Essex so close to London and yet with a special charm of its own. The hedgerows are full of white blossom, and in the dull grey light of today, it seemed to highlight them even more. Dark grey storm clouds outlined the shape of the old hedge trees, one day I shall take photos of all their strange curved outlining against the flat brownness of the fields. Some hedges have been cut to ground level in many places revealing the bank on which they must have once grown, but along these banks are great trailing masses of stitchwort, the whiteness of the flower emphasised by the green of the grass. Red and white deadnettle flowers also in profusion, and the pale new green of the trailing willows line the river.

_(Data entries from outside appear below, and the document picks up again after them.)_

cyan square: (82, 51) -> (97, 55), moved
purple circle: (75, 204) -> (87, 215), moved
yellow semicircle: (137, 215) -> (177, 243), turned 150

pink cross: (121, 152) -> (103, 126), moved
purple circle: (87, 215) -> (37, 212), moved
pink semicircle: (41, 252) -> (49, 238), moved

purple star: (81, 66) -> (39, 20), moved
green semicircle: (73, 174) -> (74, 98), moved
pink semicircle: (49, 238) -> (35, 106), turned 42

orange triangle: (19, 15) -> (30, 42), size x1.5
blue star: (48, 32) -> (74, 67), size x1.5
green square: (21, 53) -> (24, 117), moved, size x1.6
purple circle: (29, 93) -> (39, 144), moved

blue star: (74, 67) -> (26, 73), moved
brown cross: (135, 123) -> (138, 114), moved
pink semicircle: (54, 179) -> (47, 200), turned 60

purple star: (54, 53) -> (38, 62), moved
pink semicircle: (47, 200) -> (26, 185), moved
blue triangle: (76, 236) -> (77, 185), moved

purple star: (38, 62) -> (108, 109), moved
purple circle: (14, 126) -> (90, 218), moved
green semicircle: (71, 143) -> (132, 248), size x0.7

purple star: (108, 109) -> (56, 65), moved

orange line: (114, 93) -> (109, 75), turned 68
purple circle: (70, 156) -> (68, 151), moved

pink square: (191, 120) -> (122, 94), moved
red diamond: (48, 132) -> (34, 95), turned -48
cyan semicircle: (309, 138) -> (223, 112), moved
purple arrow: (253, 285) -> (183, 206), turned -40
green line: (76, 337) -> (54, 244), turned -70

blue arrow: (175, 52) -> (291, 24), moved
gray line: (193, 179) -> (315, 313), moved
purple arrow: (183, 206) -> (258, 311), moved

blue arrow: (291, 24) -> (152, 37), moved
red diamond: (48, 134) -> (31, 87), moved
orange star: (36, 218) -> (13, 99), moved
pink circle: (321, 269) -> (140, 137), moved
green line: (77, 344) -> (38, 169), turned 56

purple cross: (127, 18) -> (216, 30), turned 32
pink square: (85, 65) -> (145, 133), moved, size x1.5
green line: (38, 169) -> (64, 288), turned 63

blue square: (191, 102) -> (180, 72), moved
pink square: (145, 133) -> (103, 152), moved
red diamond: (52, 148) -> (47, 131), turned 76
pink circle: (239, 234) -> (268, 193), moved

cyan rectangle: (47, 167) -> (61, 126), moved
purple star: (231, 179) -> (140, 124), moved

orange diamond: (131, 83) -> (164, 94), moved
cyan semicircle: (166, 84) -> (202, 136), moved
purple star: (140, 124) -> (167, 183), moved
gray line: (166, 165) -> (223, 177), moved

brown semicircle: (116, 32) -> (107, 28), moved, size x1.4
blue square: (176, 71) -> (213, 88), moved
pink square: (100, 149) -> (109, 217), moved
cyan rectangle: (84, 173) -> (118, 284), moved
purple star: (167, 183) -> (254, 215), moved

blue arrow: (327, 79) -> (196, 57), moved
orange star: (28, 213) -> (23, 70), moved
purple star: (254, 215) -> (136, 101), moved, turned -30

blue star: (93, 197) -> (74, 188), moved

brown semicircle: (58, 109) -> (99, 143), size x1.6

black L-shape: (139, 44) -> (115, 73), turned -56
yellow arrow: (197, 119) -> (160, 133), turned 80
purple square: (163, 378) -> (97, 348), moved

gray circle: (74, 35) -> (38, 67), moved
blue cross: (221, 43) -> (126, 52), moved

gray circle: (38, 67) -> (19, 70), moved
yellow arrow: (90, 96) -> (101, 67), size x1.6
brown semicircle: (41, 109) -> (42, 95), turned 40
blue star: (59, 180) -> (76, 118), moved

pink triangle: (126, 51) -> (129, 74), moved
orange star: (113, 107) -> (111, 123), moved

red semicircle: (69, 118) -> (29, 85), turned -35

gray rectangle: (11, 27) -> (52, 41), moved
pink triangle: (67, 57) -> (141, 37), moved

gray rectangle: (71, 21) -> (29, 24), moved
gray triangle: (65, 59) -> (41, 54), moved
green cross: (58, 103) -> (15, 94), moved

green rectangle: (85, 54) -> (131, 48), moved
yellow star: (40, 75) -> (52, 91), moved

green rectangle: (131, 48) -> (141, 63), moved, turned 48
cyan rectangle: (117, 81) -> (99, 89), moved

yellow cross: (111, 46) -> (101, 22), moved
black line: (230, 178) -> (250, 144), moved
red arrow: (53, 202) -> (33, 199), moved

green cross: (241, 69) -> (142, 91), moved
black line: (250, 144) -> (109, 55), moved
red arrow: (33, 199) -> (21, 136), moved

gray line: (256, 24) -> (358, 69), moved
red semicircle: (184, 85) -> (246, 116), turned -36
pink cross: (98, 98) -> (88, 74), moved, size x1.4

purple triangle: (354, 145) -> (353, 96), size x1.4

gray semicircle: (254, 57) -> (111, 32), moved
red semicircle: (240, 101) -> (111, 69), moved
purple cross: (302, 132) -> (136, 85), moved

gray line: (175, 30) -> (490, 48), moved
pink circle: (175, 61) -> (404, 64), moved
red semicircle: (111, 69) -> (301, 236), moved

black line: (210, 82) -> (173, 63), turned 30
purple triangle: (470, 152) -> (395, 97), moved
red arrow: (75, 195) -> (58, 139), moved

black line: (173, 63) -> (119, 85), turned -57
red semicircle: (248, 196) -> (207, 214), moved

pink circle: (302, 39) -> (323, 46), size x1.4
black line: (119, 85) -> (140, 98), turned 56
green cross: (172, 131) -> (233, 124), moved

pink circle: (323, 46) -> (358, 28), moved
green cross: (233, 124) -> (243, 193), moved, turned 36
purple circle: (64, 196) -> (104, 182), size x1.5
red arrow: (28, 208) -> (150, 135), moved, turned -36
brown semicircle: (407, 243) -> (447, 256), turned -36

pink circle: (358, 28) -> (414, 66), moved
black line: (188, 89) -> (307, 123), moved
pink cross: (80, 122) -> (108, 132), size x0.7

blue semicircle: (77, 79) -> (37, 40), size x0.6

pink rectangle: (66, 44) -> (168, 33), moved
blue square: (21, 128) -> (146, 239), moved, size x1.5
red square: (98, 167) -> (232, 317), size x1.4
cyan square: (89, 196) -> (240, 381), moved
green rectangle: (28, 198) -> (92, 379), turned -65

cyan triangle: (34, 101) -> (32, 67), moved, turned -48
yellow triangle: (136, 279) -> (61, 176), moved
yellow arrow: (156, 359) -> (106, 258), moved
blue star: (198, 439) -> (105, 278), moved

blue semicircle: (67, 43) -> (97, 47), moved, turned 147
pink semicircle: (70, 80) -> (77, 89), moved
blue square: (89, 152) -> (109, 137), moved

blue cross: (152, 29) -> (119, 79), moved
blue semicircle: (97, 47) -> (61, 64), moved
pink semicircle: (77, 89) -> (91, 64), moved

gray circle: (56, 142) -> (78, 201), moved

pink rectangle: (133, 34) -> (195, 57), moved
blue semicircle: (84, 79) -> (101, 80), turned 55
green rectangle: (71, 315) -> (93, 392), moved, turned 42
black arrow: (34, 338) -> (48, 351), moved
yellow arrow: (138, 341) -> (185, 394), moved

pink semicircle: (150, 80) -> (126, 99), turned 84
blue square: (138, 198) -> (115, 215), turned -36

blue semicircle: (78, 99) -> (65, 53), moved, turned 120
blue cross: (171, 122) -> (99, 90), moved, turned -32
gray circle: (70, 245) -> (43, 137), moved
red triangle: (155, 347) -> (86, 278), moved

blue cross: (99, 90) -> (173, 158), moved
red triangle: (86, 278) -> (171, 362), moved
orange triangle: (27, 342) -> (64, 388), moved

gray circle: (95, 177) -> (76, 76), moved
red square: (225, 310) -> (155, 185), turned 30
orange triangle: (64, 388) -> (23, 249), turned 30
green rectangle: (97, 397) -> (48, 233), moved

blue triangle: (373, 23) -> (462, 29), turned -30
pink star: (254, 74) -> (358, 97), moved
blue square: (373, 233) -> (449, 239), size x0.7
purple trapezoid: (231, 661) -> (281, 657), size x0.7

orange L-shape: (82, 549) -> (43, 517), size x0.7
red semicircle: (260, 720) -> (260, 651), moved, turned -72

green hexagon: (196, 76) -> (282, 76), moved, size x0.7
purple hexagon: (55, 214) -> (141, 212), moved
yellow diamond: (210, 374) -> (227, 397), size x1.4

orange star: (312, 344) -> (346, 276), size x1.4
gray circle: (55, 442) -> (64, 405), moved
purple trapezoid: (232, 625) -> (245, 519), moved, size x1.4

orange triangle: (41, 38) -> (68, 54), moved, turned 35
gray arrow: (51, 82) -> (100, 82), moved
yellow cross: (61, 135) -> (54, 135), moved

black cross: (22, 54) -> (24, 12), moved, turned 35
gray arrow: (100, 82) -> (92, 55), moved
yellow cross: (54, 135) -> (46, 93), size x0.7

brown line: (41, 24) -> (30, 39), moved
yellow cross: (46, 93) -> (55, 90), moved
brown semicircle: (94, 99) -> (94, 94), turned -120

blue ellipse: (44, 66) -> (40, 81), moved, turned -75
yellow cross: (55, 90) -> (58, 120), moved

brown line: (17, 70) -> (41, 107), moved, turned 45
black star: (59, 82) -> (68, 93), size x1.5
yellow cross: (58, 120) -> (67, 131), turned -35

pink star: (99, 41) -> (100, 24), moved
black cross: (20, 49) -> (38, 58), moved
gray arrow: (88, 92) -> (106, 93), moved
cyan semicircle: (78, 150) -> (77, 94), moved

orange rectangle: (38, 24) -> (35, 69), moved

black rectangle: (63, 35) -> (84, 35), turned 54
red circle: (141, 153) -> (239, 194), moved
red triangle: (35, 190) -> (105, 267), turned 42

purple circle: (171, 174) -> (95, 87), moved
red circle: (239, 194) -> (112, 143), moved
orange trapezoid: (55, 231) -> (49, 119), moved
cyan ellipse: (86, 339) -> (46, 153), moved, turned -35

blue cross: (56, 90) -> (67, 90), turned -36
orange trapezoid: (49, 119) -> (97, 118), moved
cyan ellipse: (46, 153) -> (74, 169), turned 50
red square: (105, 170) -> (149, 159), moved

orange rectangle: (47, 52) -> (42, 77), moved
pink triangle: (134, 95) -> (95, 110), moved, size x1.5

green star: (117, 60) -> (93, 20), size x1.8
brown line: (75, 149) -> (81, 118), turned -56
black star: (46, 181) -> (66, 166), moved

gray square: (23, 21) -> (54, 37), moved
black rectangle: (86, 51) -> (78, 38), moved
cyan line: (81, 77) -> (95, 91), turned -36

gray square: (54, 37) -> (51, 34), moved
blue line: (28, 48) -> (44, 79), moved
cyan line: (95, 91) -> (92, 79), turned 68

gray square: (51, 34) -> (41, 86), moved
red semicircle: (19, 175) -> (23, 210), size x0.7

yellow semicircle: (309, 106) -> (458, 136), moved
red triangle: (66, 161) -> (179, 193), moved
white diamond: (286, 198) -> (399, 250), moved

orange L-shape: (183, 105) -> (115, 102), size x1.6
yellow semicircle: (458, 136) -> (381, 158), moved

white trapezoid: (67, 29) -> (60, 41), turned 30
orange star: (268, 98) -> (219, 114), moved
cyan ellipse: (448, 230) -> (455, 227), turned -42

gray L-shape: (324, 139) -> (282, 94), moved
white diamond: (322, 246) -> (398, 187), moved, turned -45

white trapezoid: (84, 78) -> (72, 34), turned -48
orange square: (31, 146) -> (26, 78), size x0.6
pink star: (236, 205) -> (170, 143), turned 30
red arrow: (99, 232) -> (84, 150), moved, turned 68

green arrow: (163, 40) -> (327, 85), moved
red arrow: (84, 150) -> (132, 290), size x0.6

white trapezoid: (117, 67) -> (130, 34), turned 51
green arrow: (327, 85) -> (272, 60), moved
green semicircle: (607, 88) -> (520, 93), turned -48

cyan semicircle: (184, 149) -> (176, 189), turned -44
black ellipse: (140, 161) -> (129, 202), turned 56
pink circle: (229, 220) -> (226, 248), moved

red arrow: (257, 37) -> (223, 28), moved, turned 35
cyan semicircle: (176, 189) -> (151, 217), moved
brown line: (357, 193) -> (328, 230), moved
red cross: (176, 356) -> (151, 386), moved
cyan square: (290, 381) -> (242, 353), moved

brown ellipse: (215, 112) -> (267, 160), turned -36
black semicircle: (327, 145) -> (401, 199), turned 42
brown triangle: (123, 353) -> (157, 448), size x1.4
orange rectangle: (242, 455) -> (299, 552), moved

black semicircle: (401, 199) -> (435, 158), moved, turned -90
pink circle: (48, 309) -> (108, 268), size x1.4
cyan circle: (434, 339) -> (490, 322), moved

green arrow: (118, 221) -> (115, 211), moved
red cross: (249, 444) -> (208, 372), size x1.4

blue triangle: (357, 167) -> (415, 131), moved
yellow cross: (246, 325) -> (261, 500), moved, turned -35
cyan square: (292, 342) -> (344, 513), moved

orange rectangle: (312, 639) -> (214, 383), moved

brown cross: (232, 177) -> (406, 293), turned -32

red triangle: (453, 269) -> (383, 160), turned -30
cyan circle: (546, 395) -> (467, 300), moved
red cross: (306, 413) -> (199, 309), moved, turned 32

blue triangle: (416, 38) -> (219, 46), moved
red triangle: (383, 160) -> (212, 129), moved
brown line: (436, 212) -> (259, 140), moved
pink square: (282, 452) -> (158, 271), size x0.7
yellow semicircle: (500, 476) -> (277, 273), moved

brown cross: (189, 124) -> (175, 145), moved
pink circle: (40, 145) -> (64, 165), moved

The garden is full of bees feasting on the Japanese cherry blossom and the maple tree flowers. Yesterday a white tailed queen bee hunted the ground looking for a nesting hole, round the woodpile she climbed in a never ending search for a nest. There was a red tailed queen bee as well exhausted on the shed floor, so I took some wet tissue with honey on it for her, and watched as she drank the sweetened water for about 5 minutes. When I put the tissue next to her she raised her front leg in an act of defiance, but soon the black needle like probiscious found the tissue and the tiniest of orange tongues came out as she sipped.
Starlings in their hundreds on this eastern side of England, something I never see on my western side, also many collared doves, their gentle cooing noise as they colonise the rooftops is a beautiful sound.
Fordhams, Ford End, a place where I once lived.